Last week Jonathan Albright, an assistant professor of communications at Elon University in North Carolina, published the first detailed research on how rightwing websites had spread their message. “I took a list of these fake news sites that was circulating, I had an initial list of 306 of them and I used a tool – like the one Google uses – to scrape them for links and then I mapped them. So I looked at where the links went – into YouTube and Facebook, and between each other, millions of them… and I just couldn’t believe what I was seeing.

“They have created a web that is bleeding through on to our web. This isn’t a conspiracy. There isn’t one person who’s created this. It’s a vast system of hundreds of different sites that are using all the same tricks that all websites use. They’re sending out thousands of links to other sites and together this has created a vast satellite system of rightwing news and propaganda that has completely surrounded the mainstream media system.

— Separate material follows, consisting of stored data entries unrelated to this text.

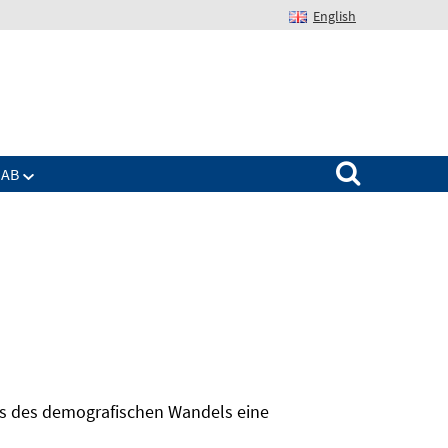
English
Suchen nach:
IAB
hts des demografischen Wandels eine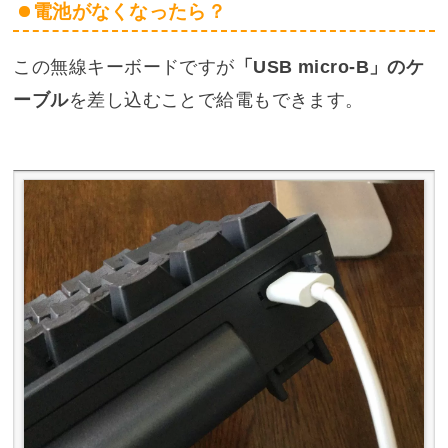
電池がなくなったら？
この無線キーボードですが
「USB micro-B」のケ
ーブル
を差し込むことで給電もできます。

He found 23,000 pages and 1.3m hyperlinks. “And Facebook is just the amplification device. When you look at it in 3D, it actually looks like a virus. And Facebook was just one of the hosts for the virus that helps it spread faster. You can see the New York Times in there and the Washington Post and then you can see how there’s a vast, vast network surrounding them. The best way of describing it is as an ecosystem. This really goes way beyond individual sites or individual stories. What this map shows is the distribution network and you can see that it’s surrounding and actually choking the mainstream news ecosystem.”
Long article, worth the read - as is Albright's research, linked, much longer.
Google, democracy and the truth about internet search

/derail
 
I'm a bit confused by what people are taking as the alt-right. For me it's places and people like

Counter-currents (Greg johnson esp)
Daily Shoah
Daily Stormer
Radix
The political cesspol
The Right Stuff
Arktos publishing

Is that the stuff other posters are on about?

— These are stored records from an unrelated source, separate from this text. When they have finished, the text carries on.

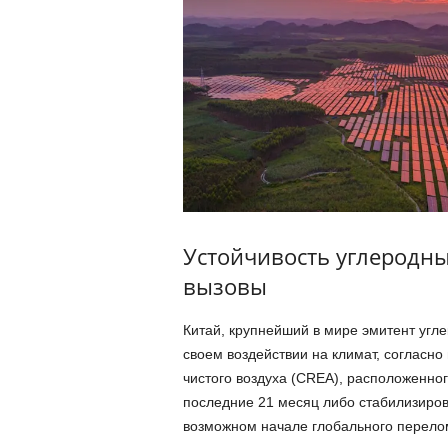
Устойчивость углеродны
вызовы
Китай, крупнейший в мире эмитент угле
своем воздействии на климат, согласно
чистого воздуха (CREA), расположенног
последние 21 месяц либо стабилизирова
возможном начале глобального перелом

I, possibly wrongly, assumed it was a sort of umbrella term used for the people you describe there but also various MRA groups, Breitbart, the nastier bits of Counter-Jihad groups and so on.
 
I, possibly wrongly, assumed it was a sort of umbrella term used for the people you describe there but also various MRA groups, Breitbart, the nastier bits of Counter-Jihad groups and so on.
so what's the common thread that makes them alt right instead of far right/whatever?
 
so what's the common thread that makes them alt right instead of far right/whatever?

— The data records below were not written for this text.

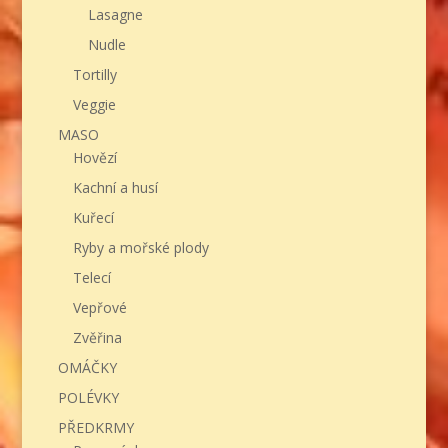
Lasagne
Nudle
Tortilly
Veggie
MASO
Hovězí
Kachní a husí
Kuřecí
Ryby a mořské plody
Telecí
Vepřové
Zvěřina
OMÁČKY
POLÉVKY
PŘEDKRMY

In my non-expert and non-precise opinion, their intensive and relatively sophisticated use of social media and it's not instead of, it's as well as.
 
Local far right group is called Pie and Mash. Supposedly a group of blokes who like pie and mash and Britain the way it used to be.:facepalm:
 
would that make Britain First alt right?

Not sure they have the same 'tone' - Alt right lot seem to be more full of themselves, pseudo intellectuals thinking they have some kind of entitlement because they're so smart, and that they're victims if society (or women) deny them this. BF seem kind of clumsier, more anti-intellectual than pseudo-intellectual. There will be a class thing in there somewhere.
 
Not sure they have the same 'tone' - Alt right lot seem to be more full of themselves, pseudo intellectuals thinking they have some kind of entitlement because they're so smart, and that they're victims if society (or women) deny them this. BF seem kind of clumsier, more anti-intellectual than pseudo-intellectual. There will be a class thing in there somewhere.

Yes, much less breaking out racial IQ graphs etc, less Evola references. I think you are on the right lines here.
 
Came across some group calling themselves Knights Templar, which , going by what they post on line- are basically Nazis but claim they are the new Knights Templars and want a new crusade and that. There may be more than one of these Templar groups.